▶ **Aim of the task**: Set down the entries below exactly; drop the pictures.

▶ **Available records**:

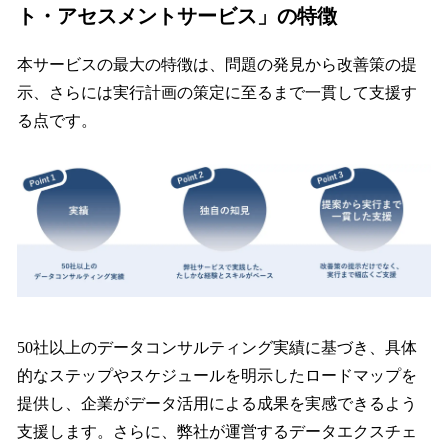
ト・アセスメントサービス」の特徴
本サービスの最大の特徴は、問題の発見から改善策の提
示、さらには実行計画の策定に至るまで一貫して支援す
る点です。
50社以上のデータコンサルティング実績に基づき、具体
的なステップやスケジュールを明示したロードマップを
提供し、企業がデータ活用による成果を実感できるよう
支援します。さらに、弊社が運営するデータエクスチェ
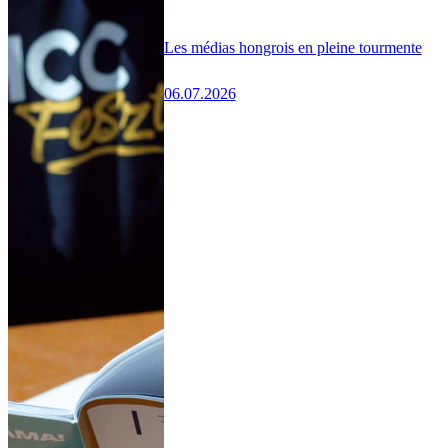
Les médias hongrois en pleine tourmente
06.07.2026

▶ **Exercise output**:
ト・アセスメントサービス」の特徴
本サービスの最大の特徴は、問題の発見から改善策の提
示、さらには実行計画の策定に至るまで一貫して支援す
る点です。
50社以上のデータコンサルティング実績に基づき、具体
的なステップやスケジュールを明示したロードマップを
提供し、企業がデータ活用による成果を実感できるよう
支援します。さらに、弊社が運営するデータエクスチェ
Les médias hongrois en pleine tourmente
06.07.2026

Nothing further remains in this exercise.